The preparation of the gulonic acid salt crystals and the gulonic acid crystals is a conventional preparation method in the field, and specific parameters in the preparation process can be adjusted by a person skilled in the art in a conventional way.
Preferably, in the step one, the mass-to-volume ratio of the gulonic acid salt or the gulonic acid to the anhydrous alcohol is 1000: 2-5 in terms of gulonic acid, wherein the unit of mass is Kg, and the unit of volume is m3。
More preferably, in the step one, the mass-to-volume ratio of the gulonic acid salt or the gulonic acid to the anhydrous alcohol is 1000: 3-4 in terms of gulonic acid, wherein the unit of mass is Kg, and the unit of volume is m3。
The optimized proportion is favorable for enabling the gulonic acid and the alcohol to fully react, and the production cost is reduced on the premise of ensuring higher esterification rate.

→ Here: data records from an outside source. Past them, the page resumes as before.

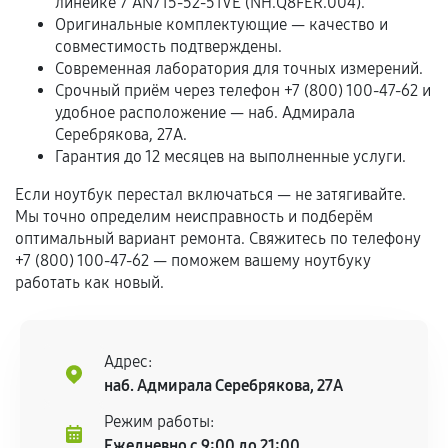
линейке 7 AN715-52-51VE (NH.Q8FER.004).
Обращение после окончания гарантийного
Оригинальные комплектующие — качество и
срока.
совместимость подтверждены.
Программные сбои, если это не указано в
Современная лаборатория для точных измерений.
отдельных условиях.
Срочный приём через телефон +7 (800) 100-47-62 и
удобное расположение — наб. Адмирала
Серебрякова, 27А.
Гарантия до 12 месяцев на выполненные услуги.
Если комплектующие куплены
самостоятельно
Если ноутбук перестал включаться — не затягивайте.
Мы точно определим неисправность и подберём
Гарантия на выполненные работы может
оптимальный вариант ремонта. Свяжитесь по телефону
сохраняться полностью или частично, если
+7 (800) 100-47-62 — поможем вашему ноутбуку
работать как новый.
соблюдены следующие условия:
Предоставленные детали подходят по
техническим параметрам и не имеют внешних
дефектов.
Адрес:
наб. Адмирала Серебрякова, 27А
Установка была выполнена нашим сервисным
центром.
Режим работы:
При этом гарантия на сами комплектующие
Ежедневно с 9:00 до 21:00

When the raw material of esterification is gulonic acid salt, acid is added for acidification before esterification, so that the gulonic acid is hydrochlorinated into the gulonic acid, namely, concentrated sulfuric acid added during esterification is used as an acidifier and a catalyst. When the raw material is gulonic acid, the esterification reaction is directly carried out, and the amount of the concentrated sulfuric acid added is only the amount of the catalyst. Preferably, the catalyst for the acidification and esterification is 98% concentrated sulfuric acid.
When the raw material of the esterification reaction is gulonate, the addition amount of concentrated sulfuric acid is equal to the acid amount for acidification of the gulonate plus the acid amount of the esterification catalyst; when the esterification reaction raw material is gulonic acid, the esterification catalyst amount is only added into concentrated sulfuric acid: the esterification catalyst amount is 98% concentrated sulfuric acid volume/anhydrous alcohol volume is 1% -2%.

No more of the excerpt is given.